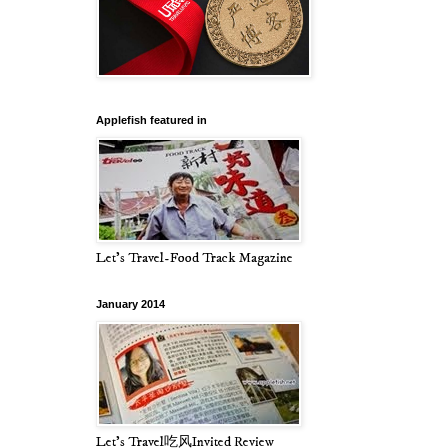
Applefish featured in
Let's Travel-Food Track Magazine
January 2014
Let's Travel吃风Invited Review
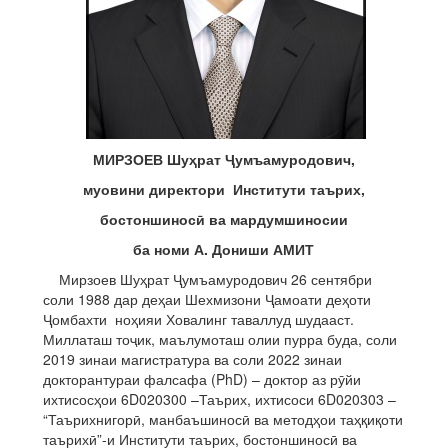
МИРЗОЕВ Шу
ҳ
рат
Ҷ
умъамуродович,
муовини директори Институти таърих,
бостоншинос
ӣ
ва мардумшиносии
ба номи А. Дониши АМИТ
Мирзоев Шуҳрат Ҷумъамуродович 26 сентябри
соли 1988 дар деҳаи Шехмизони Ҷамоати деҳоти
Ҷомбахти ноҳияи Ховалинг таваллуд шудааст.
Миллаташ тоҷик, маълумоташ олии пурра буда, соли
2019 зинаи магистратура ва соли 2022 зинаи
докторантураи фалсафа (PhD) – доктор аз рӯйи
ихтисосҳои 6D020300 –Таърих, ихтисоси 6D020303 –
“Таърихнигорӣ, манбаъшиносӣ ва методҳои таҳқиқоти
таърихӣ”-и Институти таърих, бостоншиносӣ ва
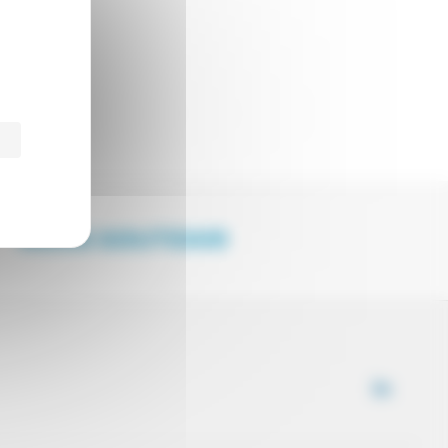
NOUS SOUTENIR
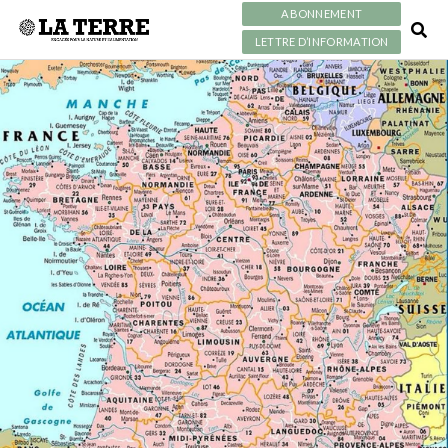
ABONNEMENT
LETTRE D’INFORMATION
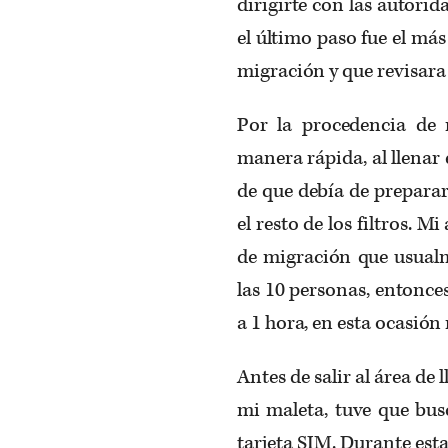
dirigirte con las autorid
el último paso fue el más
migración y que revisar
Por la procedencia de 
manera rápida, al llenar
de que debía de prepara
el resto de los filtros. M
de migración que usualm
las 10 personas, entonc
a 1 hora, en esta ocasió
Antes de salir al área de
mi maleta, tuve que bu
tarjeta SIM. Durante esta 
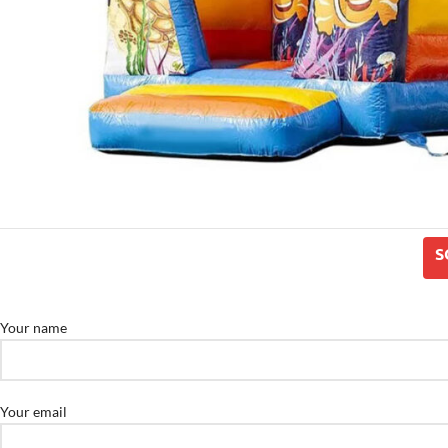
S
Your name
Your email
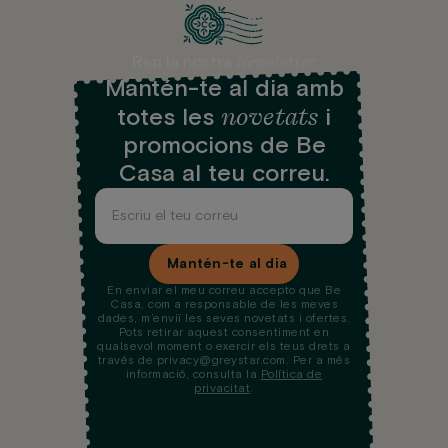
Newsletter
Rep la nostra
Mantén-te al dia amb
novetats
totes les
i
promocions de Be
Casa al teu correu.
Mantén-te al dia
En enviar el meu correu accepto que Be
Casa, com a responsable de les meves
dades, m’enviï les seves novetats i ofertes.
Pots retirar aquest consentiment en
qualsevol moment o exercir els teus drets a
través de privacy@greystar.com. Per a més
informació, consulta la
Política de
privacitat
.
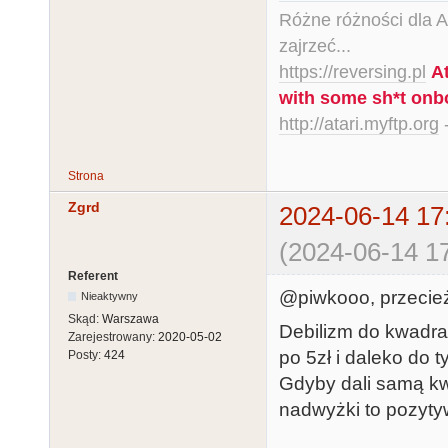
Różne różności dla Ata
zajrzeć...
https://reversing.pl
A
with some sh*t onb
http://atari.myftp.org
-
Strona
Zgrd
2024-06-14 17
(2024-06-14 17
Referent
@piwkooo, przecież
Nieaktywny
Skąd:
Warszawa
Debilizm do kwadra
Zarejestrowany:
2020-05-02
po 5zł i daleko do t
Posty:
424
Gdyby dali samą k
nadwyżki to pozytyw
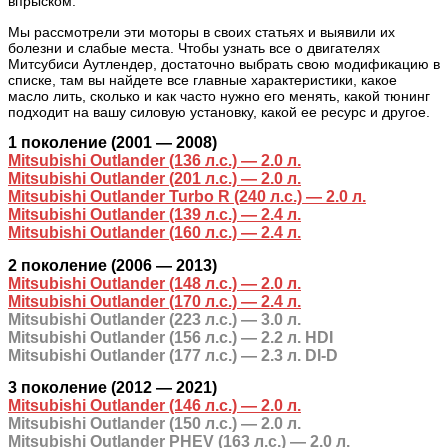
впрыском.
Мы рассмотрели эти моторы в своих статьях и выявили их
болезни и слабые места. Чтобы узнать все о двигателях
Митсубиси Аутлендер, достаточно выбрать свою модификацию в
списке, там вы найдете все главные характеристики, какое
масло лить, сколько и как часто нужно его менять, какой тюнинг
подходит на вашу силовую установку, какой ее ресурс и другое.
1 поколение (2001 — 2008)
Mitsubishi Outlander (136 л.с.) — 2.0 л.
Mitsubishi Outlander (201 л.с.) — 2.0 л.
Mitsubishi Outlander Turbo R (240 л.с.) — 2.0 л.
Mitsubishi Outlander (139 л.с.) — 2.4 л.
Mitsubishi Outlander (160 л.с.) — 2.4 л.
2 поколение (2006 — 2013)
Mitsubishi Outlander (148 л.с.) — 2.0 л.
Mitsubishi Outlander (170 л.с.) — 2.4 л.
Mitsubishi Outlander (223 л.с.) — 3.0 л.
Mitsubishi Outlander (156 л.с.) — 2.2 л. HDI
Mitsubishi Outlander (177 л.с.) — 2.3 л. DI-D
3 поколение (2012 — 2021)
Mitsubishi Outlander (146 л.с.) — 2.0 л.
Mitsubishi Outlander (150 л.с.) — 2.0 л.
Mitsubishi Outlander PHEV (163 л.с.) — 2.0 л.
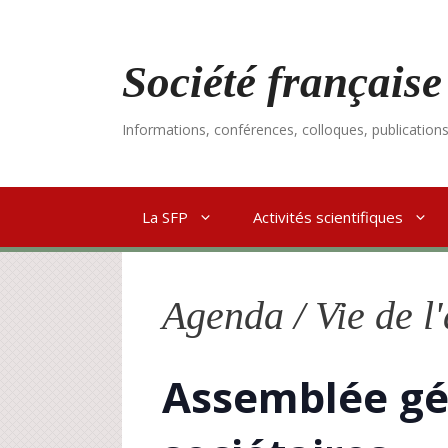
Aller
au
contenu
Société française
Informations, conférences, colloques, publication
La SFP
Activités scientifiques
Agenda / Vie de l
Assemblée g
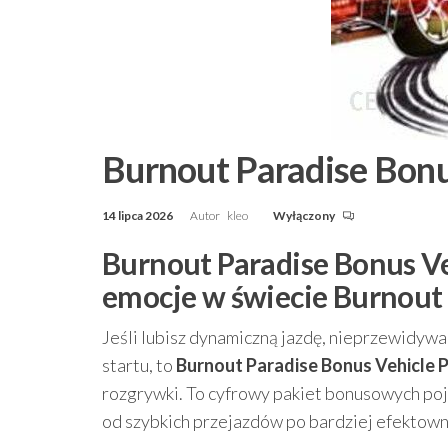
Burnout Paradise Bonus
14 lipca 2026
Autor
kleo
Wyłączony
Burnout Paradise Bonus Ve
emocje w świecie Burnout
Jeśli lubisz dynamiczną jazdę, nieprzewidyw
startu, to
Burnout Paradise Bonus Vehicle P
rozgrywki. To cyfrowy pakiet bonusowych poja
od szybkich przejazdów po bardziej efektowne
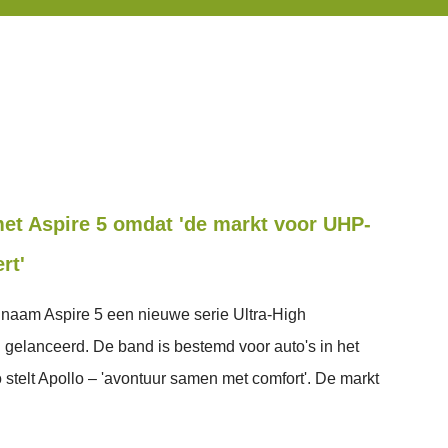
et Aspire 5 omdat 'de markt voor UHP-
rt'
 naam Aspire 5 een nieuwe serie Ultra-High
elanceerd. De band is bestemd voor auto's in het
 stelt Apollo – 'avontuur samen met comfort'. De markt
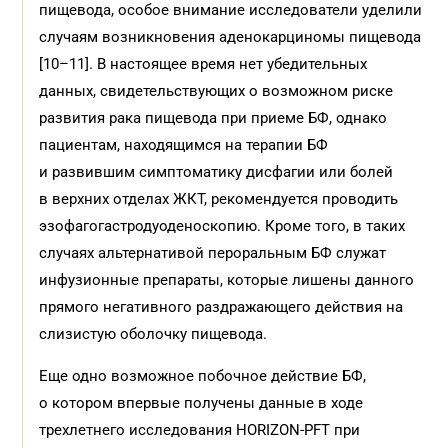
пищевода, особое внимание исследователи уделили
случаям возникновения аденокарциномы пищевода
[10–11]. В настоящее время нет убедительных
данных, свидетельствующих о возможном риске
развития рака пищевода при приеме БФ, однако
пациентам, находящимся на терапии БФ
и развившим симптоматику дисфагии или болей
в верхних отделах ЖКТ, рекомендуется проводить
эзофагогастродуоденоскопию. Кроме того, в таких
случаях альтернативой пероральным БФ служат
инфузионные препараты, которые лишены данного
прямого негативного раздражающего действия на
слизистую оболочку пищевода.
Еще одно возможное побочное действие БФ,
о котором впервые получены данные в ходе
трехлетнего исследования HORIZON-PFT при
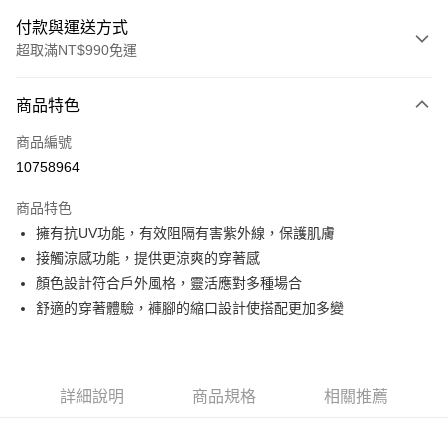
付款與運送方式
超取滿NT$990免運
付款方式
商品特色
信用卡一次付款
商品編號
超商取貨付款
10758964
LINE Pay
商品特色
Apple Pay
擁有抗UV功能，有效阻隔有害紫外線，保護肌膚
接觸涼感功能，提供更涼爽的穿著感
運送方式
顏色設計符合戶外風格，靈活應對多種場合
舒適的穿著體驗，褲腳的縮口設計使搭配更加多變
全家取貨付款<未取貨列黑名單/不支援離島取退>
每筆NT$60，滿NT$990(含以上)免運費
全家取貨<未取貨列黑名單/不支援離島取退>
詳細說明
商品規格
相關推薦
每筆NT$60，滿NT$990(含以上)免運費
7-11取貨付款<未取貨列黑名單/不支援離島取退>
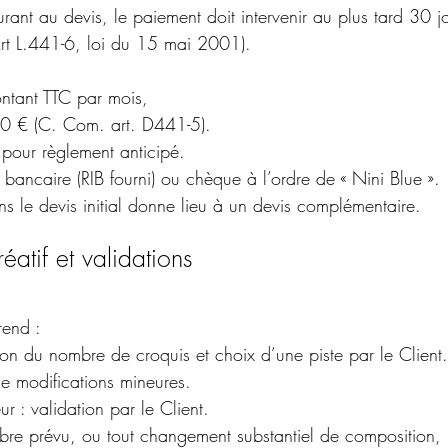
urant au devis, le paiement doit intervenir au plus tard 30 j
rt L.441-6, loi du 15 mai 2001).
ntant TTC par mois,
 40 € (C. Com. art. D441-5).
pour règlement anticipé.
ancaire (RIB fourni) ou chèque à l’ordre de « Nini Blue ».
s le devis initial donne lieu à un devis complémentaire.
éatif et validations
rend :
ion du nombre de croquis et choix d’une piste par le Client.
de modifications mineures.
ur : validation par le Client.
mbre prévu, ou tout changement substantiel de composition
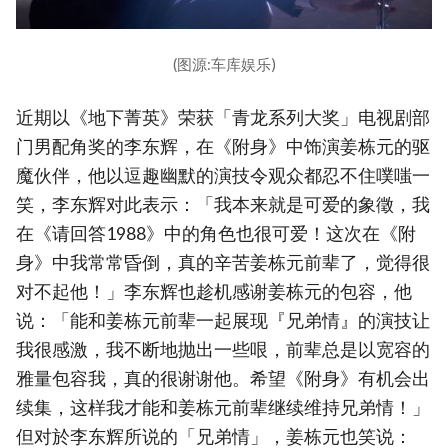
(图源:车库娱乐)
近期以《地下菁英》荣获「青龙系列大奖」电视剧部
门男配角奖的李东辉，在《附身》中饰演姜栋元的驱
魔伙伴，他以逗趣幽默的演技令观众都忍不住噗嗤一
笑，李东辉对此表示：「我本来就是可爱的象徵，我
在《请回答1988》中的角色也很可爱！这次在《附
身》中我常常昏倒，真的辛苦姜栋元前辈了，觉得很
对不起他！」李东辉也趁机感谢姜栋元的包容，他
说：「能和姜栋元前辈一起展现『兄弟情』的演技让
我很感激，我不断地抛出一些哏，前辈总是以宽容的
雅量包容我，真的很谢谢他。希望《附身》有机会出
续集，这样我才能和姜栋元前辈继续维持兄弟情！」
但对於李东辉所说的「兄弟情」，姜栋元也笑说：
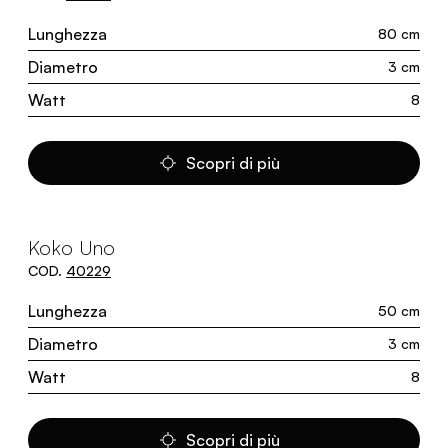
Lunghezza
80 cm
Diametro
3 cm
Watt
8
Scopri di più
Koko Uno
COD.
40229
Lunghezza
50 cm
Diametro
3 cm
Watt
8
Scopri di più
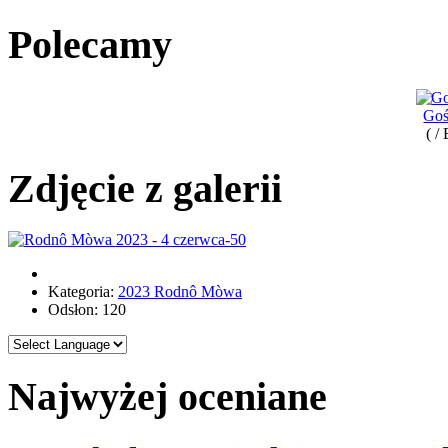
Polecamy
Goś
( /
Zdjęcie z galerii
Kategoria:
2023 Rodnô Mòwa
Odsłon: 120
Najwyżej oceniane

====

THE PROBLEM: Each line above that has the word "какой" should be copied.

EXERCISE RESPONSE:
масло лить, сколько и как часто нужно его менять, какой тюнинг
подходит на вашу силовую установку, какой ее ресурс и другое.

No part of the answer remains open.